■ **PROBLEM TO WORK ON**
Wherever an image appears in the data, omit it and copy all the remaining text word for word.

Collected data:
-- -- --

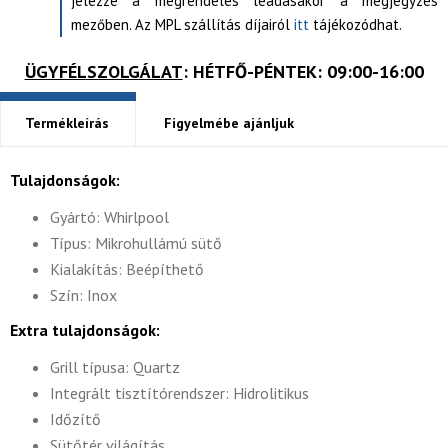
jelezze a megrendelés leadásakor a megjegyzés
mezőben. Az MPL szállítás díjairól
itt
tájékozódhat.
ÜGYFÉLSZOLGÁLAT
: HÉTFŐ-PÉNTEK: 09:00-16:00
Termékleírás
Figyelmébe ajánljuk
Tulajdonságok:
Gyártó: Whirlpool
Típus: Mikrohullámú sütő
Kialakítás: Beépíthető
Szín: Inox
Extra tulajdonságok:
Grill típusa: Quartz
Integrált tisztítórendszer: Hidrolitikus
Időzítő
Sütőtér világítás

-- -- --

■ **EXERCISE RESPONSE**
jelezze a megrendelés leadásakor a megjegyzés
mezőben. Az MPL szállítás díjairól
itt
tájékozódhat.
ÜGYFÉLSZOLGÁLAT
: HÉTFŐ-PÉNTEK: 09:00-16:00
Termékleírás
Figyelmébe ajánljuk
Tulajdonságok:
Gyártó: Whirlpool
Típus: Mikrohullámú sütő
Kialakítás: Beépíthető
Szín: Inox
Extra tulajdonságok:
Grill típusa: Quartz
Integrált tisztítórendszer: Hidrolitikus
Időzítő
Sütőtér világítás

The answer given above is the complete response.